ASSIGNMENT.
The word to look for is "Piutang". Report every line of the entries below that has it.

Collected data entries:
'''
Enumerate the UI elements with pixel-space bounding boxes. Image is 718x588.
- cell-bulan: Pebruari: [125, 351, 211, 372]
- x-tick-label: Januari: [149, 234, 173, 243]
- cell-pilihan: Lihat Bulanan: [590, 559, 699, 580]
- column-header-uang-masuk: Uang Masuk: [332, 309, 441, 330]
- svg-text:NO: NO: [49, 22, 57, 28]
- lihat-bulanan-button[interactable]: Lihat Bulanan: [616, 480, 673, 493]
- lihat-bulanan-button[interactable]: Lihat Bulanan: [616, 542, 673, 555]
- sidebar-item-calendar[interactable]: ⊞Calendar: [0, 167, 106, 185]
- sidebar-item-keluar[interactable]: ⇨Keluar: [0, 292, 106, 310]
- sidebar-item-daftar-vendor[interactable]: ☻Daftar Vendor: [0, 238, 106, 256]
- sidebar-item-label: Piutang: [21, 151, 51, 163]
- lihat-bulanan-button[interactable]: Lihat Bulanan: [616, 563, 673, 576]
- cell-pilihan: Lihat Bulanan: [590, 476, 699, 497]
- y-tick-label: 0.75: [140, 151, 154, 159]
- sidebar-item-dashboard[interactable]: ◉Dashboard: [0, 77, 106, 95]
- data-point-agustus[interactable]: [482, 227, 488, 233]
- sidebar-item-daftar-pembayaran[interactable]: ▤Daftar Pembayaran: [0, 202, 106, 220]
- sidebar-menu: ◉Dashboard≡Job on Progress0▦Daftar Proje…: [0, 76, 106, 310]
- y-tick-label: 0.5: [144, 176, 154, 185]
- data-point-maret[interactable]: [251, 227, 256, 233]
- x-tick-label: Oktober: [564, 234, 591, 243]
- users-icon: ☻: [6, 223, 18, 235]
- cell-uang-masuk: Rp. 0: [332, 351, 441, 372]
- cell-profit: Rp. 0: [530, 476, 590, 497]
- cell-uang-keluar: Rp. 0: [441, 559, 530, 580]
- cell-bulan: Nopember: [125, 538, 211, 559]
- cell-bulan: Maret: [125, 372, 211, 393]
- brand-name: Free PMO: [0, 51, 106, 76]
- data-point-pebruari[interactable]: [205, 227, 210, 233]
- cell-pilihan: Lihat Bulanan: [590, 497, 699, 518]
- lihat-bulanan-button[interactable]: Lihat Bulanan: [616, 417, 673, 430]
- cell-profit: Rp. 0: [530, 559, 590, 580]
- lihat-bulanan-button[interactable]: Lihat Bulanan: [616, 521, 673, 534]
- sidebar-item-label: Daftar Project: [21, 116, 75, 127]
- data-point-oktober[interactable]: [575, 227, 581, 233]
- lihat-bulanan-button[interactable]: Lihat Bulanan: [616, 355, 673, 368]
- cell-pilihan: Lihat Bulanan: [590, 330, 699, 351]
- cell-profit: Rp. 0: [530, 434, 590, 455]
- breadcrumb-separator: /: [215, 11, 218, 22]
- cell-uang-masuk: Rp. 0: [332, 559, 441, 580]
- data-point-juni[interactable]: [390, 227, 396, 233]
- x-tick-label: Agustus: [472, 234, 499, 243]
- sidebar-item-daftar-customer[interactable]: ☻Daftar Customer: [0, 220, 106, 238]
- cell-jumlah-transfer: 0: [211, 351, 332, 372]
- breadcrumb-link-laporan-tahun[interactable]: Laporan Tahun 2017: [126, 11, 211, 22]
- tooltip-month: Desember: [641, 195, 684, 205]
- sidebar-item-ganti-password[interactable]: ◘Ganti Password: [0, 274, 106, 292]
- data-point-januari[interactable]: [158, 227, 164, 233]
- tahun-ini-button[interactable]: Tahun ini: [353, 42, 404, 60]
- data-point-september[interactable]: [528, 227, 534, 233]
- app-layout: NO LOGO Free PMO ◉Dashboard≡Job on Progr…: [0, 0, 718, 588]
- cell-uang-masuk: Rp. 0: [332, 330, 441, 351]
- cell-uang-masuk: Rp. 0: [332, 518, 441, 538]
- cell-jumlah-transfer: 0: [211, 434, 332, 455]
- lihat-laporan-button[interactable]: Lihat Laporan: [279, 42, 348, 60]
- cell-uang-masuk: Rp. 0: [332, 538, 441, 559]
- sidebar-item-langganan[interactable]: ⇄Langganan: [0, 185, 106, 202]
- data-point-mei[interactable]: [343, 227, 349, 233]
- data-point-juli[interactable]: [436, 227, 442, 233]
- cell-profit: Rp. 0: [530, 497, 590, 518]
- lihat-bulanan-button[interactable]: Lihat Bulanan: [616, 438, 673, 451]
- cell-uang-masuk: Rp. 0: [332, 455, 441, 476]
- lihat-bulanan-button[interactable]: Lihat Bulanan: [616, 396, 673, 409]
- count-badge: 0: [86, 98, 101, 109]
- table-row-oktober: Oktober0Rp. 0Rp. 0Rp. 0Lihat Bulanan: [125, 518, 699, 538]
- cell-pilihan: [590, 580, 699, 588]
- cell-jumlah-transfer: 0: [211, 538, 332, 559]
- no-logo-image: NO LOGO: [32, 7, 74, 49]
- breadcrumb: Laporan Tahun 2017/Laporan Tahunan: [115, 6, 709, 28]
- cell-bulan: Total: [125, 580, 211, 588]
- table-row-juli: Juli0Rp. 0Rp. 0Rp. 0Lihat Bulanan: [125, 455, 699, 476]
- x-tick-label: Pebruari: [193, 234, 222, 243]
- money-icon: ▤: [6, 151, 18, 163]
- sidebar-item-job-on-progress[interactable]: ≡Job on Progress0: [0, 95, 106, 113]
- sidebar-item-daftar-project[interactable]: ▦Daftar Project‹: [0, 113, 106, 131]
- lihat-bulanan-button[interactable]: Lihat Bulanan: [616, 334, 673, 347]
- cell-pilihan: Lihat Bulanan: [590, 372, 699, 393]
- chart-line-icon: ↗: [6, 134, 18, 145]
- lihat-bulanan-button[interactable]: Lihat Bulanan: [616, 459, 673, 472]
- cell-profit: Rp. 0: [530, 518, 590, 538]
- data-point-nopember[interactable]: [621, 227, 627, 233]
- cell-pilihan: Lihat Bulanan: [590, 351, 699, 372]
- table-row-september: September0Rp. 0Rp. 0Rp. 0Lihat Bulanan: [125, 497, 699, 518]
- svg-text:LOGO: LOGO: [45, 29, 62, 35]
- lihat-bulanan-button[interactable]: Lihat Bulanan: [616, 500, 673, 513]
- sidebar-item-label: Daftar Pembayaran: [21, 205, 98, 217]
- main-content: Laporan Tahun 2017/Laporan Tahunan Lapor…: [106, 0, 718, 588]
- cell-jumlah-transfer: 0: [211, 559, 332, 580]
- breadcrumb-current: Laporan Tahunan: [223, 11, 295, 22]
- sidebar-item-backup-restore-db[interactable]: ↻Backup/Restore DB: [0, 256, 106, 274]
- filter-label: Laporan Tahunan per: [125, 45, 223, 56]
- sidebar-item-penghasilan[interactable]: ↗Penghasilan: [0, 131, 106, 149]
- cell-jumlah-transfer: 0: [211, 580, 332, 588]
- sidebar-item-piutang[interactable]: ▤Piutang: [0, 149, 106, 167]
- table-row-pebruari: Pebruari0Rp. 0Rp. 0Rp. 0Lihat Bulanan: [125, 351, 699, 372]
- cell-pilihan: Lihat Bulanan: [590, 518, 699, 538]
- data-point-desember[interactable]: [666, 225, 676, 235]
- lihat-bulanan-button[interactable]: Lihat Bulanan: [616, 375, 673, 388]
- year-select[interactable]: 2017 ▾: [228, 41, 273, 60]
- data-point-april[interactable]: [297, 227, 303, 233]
'''
ANSWER TO THIS EXERCISE.
- sidebar-item-label: Piutang: [21, 151, 51, 163]
- sidebar-item-piutang[interactable]: ▤Piutang: [0, 149, 106, 167]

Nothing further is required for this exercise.